Verena is driven by the mission to make the world a more just, environmentally sustainable, and compassionate place not only for her daughter Josephine, but for all living beings everywhere. As a former physician, she was frustrated by the limited effect she had on the wellbeing of her patients who had been made sick by systemic issues. Instead, she became interested in learning more about interventions that would provide everyone with an equal opportunity to thrive. Now a PhD student at the University of British Columbia’s Institute for Resources, Environment and Sustainability, Verena’s research revolves around the question of how academics can more effectively create change on a policy level, particularly with regards to the existential and intergenerational crisis that is climate change. The combination of her professional and academic training has taught her to look at the big picture and think and strategize on a systems-level – an ability that Verena leverages in her work as an advisor to environmental organizations with regards to their impact and knowledge-to-action strategies.
Kaitlyn is a project management professional specializing in process improvement and team engagement. She believes that projects and organizations are most successful when teams are empowered and engaged. An experienced facilitator, Kaitlyn brings an open and supportive communication style to her advisory work. Kaitlyn holds an MSc in International Relations from the London School of Economics and a BA in Political Science from McGill University. Her recent work experience includes managing graduate programs at UBC’s School of Population and Public Health as well as leading international research programs at Mitacs (a non-profit that fosters Canadian innovation through research collaborations). Kaitlyn now works as an independent consultant in project and team advisory.
Megan recently moved to Vancouver from a tiny Texas border town to study journalism at UBC. She loves documentary filmmaking and has previously worked as a newspaper reporter, public radio producer, non-profit communications consultant, and web developer. Her proudest achievements are keeping three children alive and creating a sassy corgi dress-up game as a pandemic distraction, which can be played on her portfolio website: wildewonders.com.

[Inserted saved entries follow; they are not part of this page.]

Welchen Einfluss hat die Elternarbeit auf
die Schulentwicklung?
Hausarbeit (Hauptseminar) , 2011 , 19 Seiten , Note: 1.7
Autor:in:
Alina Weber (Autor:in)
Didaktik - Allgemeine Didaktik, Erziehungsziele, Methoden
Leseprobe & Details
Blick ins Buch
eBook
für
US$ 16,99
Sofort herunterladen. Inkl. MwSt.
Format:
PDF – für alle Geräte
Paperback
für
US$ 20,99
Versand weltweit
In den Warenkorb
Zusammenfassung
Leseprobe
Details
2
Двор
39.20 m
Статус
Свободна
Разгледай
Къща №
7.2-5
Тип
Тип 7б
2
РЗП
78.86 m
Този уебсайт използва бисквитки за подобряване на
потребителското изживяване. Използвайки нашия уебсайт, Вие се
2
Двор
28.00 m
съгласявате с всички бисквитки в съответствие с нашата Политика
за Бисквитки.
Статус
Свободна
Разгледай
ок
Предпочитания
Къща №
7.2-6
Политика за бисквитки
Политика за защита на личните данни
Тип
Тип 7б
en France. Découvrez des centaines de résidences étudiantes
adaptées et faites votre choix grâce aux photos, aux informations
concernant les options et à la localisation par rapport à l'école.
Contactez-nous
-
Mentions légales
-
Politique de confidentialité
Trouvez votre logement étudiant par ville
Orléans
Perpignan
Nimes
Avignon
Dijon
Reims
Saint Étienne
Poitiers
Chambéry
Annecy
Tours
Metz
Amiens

Stella is in her first year of the Master of Journalism program working and living on the territories of the xʷməθkʷəy̓əm (Musqueam), Sḵwx̱wú7mesh (Squamish), and Sel̓íl̓witulh (Tsleil-Waututh) Nations. Combining her backgrounds in science, media studies and international development, Stella is inspired to pursue solutions journalism as her career focus. When Stella is not busy working or backpacking, she can be found diving in the beautiful coastal B.C., learning ASL, or attempting to skateboard sans injuries at Bonsor skatepark. Stella is currently obsessed with the word sonder but she's never had a chance to use it in writing.
Kareem began his career in finance, where his job involved developing investment strategies by studying financial markets and the economy. Through this experience, he began to recognize that our economic system is both less efficient and less fair than it has the potential to be, oftentimes due to well-meaning policies with unintended consequences. Kareem left finance to study artificial intelligence and its applications to the medical field. He is working with Generation Squeeze to try and apply the knowledge he gained in his former career in order to find solutions to Canada's economic issues.